Lawn Mower Safety Tips


  • Be sure to read the instruction handbook.

I'm with you that it's not the most thrilling book. There's a chance that you don't even know where it is. An online search can be used to find the model of your device and also the instructions. Spend some time reading the instruction manual. Ensure that you understand how to use the machine correctly.


  • Organize the area.

Large pebbles, large sticks, Christmas decorations, and other discarded objects tend to get on the lawn throughout winter. Before you mow, quickly check the lawn for items that could fall into the air or cause injury to the operator of the mower, or to anyone else.


  • Make an impression.

Rather than sandals or soles that aren't properly secured, footwear is the most effective way to ensure your feet are safe from being smashed by thrown objects. To keep your legs safe, wear long pants. Protect your ears from the high-pitched engine noise, and shield your eyes from flying debris with a pair of hearing and vision protection.


  • Make sure that everything is functioning according to plan.

Experts have agreed that commercial lawn mowers should be avoided by kids younger than 12 years old without supervision. It is unlawful for anyone who is under the age of 16 to use lawnmowers within CT. If you have passengers riding the riding mower, they could be at risk of being run over by the mower if they get off.


  • Burns can be fatal.

Exhaust heat and engine heat may be underestimated by many. Skin that is not adequately protected can be burned from even brief contact with hot surfaces. To prevent the ignition of fuel fumes or hot surfaces be sure there are no cigarettes or other sources of ignition.


  • It's not a good suggestion to get close to mowers that are moving.

The lawnmower can cause flying debris to land on the people in the vicinity. The lawnmower may reach areas that are not visible to the naked eye. Children and the like should be kept at least a couple of feet from.


  • Handle with caution.

Hands must be kept away from the blades' rotating motion. Be cautious if you are moving on an angle or incline to prevent the mower from tipping, which could cause it to slip onto you or anybody else.


  • Avoid touching the machine with your fingers.

Every lawn mower-related injury started with someone saying "I believed I could reach inside and move the stick, a clump of grass or something similar. Don't do it. Before cleaning the machine, shut it off. Make use of a stick, or tool to get rid of the obstruction.

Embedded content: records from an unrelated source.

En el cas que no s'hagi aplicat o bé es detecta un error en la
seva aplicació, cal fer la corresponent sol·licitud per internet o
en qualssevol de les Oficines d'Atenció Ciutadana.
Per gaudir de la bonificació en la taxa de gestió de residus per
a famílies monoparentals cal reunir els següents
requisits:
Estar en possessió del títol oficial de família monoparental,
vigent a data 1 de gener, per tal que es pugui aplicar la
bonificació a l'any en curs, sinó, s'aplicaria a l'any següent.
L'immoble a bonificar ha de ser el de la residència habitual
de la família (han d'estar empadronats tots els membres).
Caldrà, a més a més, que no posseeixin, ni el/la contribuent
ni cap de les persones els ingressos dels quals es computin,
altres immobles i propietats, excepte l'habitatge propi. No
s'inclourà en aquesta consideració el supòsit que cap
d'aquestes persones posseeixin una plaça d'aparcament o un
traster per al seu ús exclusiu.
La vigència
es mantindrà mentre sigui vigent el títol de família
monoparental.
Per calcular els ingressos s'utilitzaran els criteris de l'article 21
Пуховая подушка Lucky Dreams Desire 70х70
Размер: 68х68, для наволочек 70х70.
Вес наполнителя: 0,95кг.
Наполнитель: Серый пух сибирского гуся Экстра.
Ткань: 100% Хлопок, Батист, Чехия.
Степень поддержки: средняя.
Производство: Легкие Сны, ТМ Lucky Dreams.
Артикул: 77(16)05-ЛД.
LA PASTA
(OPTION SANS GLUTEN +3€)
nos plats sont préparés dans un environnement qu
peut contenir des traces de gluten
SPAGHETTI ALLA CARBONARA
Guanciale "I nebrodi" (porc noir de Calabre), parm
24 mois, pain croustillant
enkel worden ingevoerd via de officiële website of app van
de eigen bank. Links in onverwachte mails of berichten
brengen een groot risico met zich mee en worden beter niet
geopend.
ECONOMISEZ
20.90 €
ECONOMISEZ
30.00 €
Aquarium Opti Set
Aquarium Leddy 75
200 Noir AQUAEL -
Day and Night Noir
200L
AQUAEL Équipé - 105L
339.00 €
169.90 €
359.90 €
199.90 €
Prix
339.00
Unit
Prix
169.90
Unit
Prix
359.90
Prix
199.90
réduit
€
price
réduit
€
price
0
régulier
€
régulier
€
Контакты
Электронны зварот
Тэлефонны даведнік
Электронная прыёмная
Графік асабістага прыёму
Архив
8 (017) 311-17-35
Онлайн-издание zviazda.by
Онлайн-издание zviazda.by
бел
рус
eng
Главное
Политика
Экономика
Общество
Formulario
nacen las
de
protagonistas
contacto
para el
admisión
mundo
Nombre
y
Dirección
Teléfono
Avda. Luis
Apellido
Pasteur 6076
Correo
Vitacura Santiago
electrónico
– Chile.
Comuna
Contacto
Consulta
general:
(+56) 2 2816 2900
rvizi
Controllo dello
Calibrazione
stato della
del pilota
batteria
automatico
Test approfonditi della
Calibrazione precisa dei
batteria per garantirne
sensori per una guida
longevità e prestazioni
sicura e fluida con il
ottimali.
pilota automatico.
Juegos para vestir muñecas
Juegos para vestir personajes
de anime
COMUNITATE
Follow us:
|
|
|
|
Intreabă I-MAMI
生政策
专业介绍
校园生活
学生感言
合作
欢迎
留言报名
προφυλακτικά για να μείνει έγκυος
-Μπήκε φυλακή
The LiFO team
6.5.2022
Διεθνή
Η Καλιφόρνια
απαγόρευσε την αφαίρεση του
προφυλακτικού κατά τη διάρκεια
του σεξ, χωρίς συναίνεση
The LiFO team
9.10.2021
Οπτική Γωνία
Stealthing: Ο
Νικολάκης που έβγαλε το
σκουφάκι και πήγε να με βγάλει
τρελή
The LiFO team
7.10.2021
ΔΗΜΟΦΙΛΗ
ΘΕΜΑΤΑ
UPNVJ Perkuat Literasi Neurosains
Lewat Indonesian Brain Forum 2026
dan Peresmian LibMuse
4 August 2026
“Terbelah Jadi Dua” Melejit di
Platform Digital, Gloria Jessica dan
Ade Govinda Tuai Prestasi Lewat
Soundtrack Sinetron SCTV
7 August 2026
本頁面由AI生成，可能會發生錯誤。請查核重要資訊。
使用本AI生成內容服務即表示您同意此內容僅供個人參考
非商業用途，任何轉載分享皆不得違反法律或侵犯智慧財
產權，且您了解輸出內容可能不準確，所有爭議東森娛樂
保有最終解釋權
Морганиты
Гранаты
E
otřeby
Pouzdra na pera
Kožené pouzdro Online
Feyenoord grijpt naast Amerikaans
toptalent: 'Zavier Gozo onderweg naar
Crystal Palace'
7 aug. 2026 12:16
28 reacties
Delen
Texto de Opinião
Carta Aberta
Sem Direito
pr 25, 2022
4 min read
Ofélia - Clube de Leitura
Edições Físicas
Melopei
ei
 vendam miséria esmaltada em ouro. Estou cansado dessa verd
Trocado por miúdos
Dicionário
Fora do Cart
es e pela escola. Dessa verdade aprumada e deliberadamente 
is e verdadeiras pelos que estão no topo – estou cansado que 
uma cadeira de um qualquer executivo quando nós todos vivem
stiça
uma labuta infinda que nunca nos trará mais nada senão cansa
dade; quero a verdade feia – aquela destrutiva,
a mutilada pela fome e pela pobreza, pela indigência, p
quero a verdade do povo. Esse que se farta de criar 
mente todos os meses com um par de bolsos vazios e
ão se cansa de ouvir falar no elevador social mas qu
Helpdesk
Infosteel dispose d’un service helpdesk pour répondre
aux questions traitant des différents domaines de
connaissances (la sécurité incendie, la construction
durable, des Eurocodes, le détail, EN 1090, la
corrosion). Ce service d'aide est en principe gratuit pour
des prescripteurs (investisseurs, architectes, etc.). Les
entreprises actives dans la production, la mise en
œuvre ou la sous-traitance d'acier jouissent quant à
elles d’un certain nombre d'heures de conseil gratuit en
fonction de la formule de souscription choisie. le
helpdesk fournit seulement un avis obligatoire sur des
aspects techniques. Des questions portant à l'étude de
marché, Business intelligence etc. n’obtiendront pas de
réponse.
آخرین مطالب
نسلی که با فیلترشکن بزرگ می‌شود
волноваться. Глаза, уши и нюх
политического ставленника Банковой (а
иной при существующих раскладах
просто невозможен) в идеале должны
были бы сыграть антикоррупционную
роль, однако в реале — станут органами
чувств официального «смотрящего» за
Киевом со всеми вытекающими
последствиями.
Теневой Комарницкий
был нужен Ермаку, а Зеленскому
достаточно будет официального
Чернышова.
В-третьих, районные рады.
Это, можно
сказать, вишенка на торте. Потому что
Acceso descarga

  • Keep an eye out for the energy that's been accumulating within your body.

A variety of motorized garden and lawn machines can store energy within the drive mechanism in the form of an oiled spring. Lawnmowers available for sale in CT or similar devices might suddenly stop functioning and stop working due to the pressure which has been accumulated within the machine. If you try to reach inside the machine to remove the blockage the blades may be able to start working again. Those forces can easily injure fingers or other objects in their course.


These easy tips can assist you in avoiding injuries to yourself or to others.